Der Supervisor und die Supervisorin sind darauf spezialisiert, zusammen mit den Supervisanden und Supervisandinnen berufliche und persönliche Fragen zu reflektieren, soweit diese für die praktische Arbeit von Bedeutung sind. Aufgrund ihrer Erfahrung und methodischen Kenntnisse leiten sie Lernprozesse ein, welche das Wissen und Können auf verschiedenen Ebenen erweitern. Voraussetzung für einen positiven Verlauf der Supervision ist in erster Linie die von allen Beteiligten akzeptierte Wahl des Supervisors oder der Supervisorin.

Darüber hinaus muss jede Supervisandin / jeder Supervisand bereit sein,

  • sich aktiv an den Gesprächen zu beteiligen
  • eigene Erfahrungen und die eigene Erlebensweise einzubringen
  • Fragen zu stellen und sich hinterfragen zu lassen
  • im partnerschaftlichen Gespräch nach Lösungen zu suchen
  • Ideen und Anregungen zu überprüfen und verantwortungsbewusst in der beruflichen Tätigkeit zu erproben.

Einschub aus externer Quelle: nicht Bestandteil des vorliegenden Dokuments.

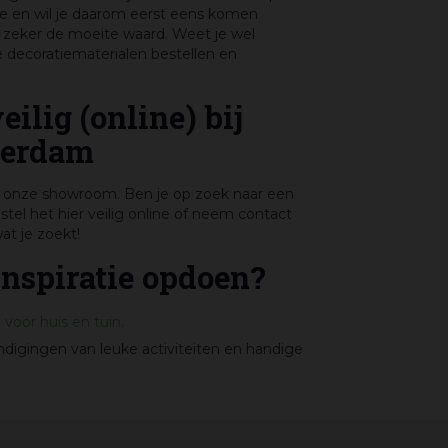
tie en wil je daarom eerst eens komen
zeker de moeite waard. Weet je wel
e decoratiematerialen bestellen en
ilig (online) bij
terdam
n onze showroom. Ben je op zoek naar een
stel het hier veilig online of neem contact
at je zoekt!
inspiratie opdoen?
 voor huis en tuin.
igingen van leuke activiteiten en handige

Während die Supervisorin oder der Supervisor verantwortlich ist für die Gestaltung des Interaktions- und Lernprozesses, tragen die Personen, die sich supervidieren lassen, für ihr Handeln im Praxisfeld persönliche Verantwortung.

Mögliche Arbeitsformen:
  • Einzelsupervision (Einzelpersonen)
  • Teamsupervision (geschlossene Arbeitsteams)
  • Gruppensupervision (Gruppe von nicht im Team zusammenarbeitenden Einzelpersonen mit ähnlichen Aufgabengebieten und Funktionen)
Kontrakt: Der Inhalt des Arbeitskontraktes zwischen Auftraggeber und Supervisor wird in mündlicher Absprache verbindlich festgelegt. Die Vereinbarung umfasst im einzelnen folgende Punkte:
  • Ziel
  • Arbeitsweise
  • Grösse der Gruppe
  • Zusammensetzung der Gruppe
  • Ort (Praxisräumlichkeiten des Supervisors oder ein vom Auftraggeber zur Verfügung gestellter Arbeitsraum)
  • Dauer, Anzahl und Periodizität der Sitzungen
  • Honorar
Probefrist: Die Entscheidung für Supervision über einen längeren Zeitraum kann erst getroffen werden, wenn gemeinsame Lernerfahrungen vorliegen. In der Regel werden nach den ersten vier bis sechs Sitzungen die vorläufigen Erfahrungen ausgewertet, um sich dann für eine weitere Zeitspanne zu entscheiden.
Grenzen: Vielfach werden an den Supervisor und die Supervisorin Erwartungen gestellt, die sich mit den Leitgedanken der Supervision nicht vereinbaren lassen: Supervision ist weder Therapie für Berufstätige noch Führungsinstrument für Vorgesetzte. Wo in einzelnen speziellen Fällen individuelle Wege gesucht werden müssen, kann das Vorgehen vorab im Gespräch erörtert werden.
Auswertung und Abschluss der Supervision: Periodische Zwischenauswertungen dienen dazu, den Supervisionsprozess transparent zu halten. Gegenseitiges Feedback ermöglicht es, Lehren aus dem gemeinsamen Prozess zu ziehen und die Supervisionsform allenfalls zu verändern. Eine gemeinsame Auswertung schliesst den Supervisionsprozess ab.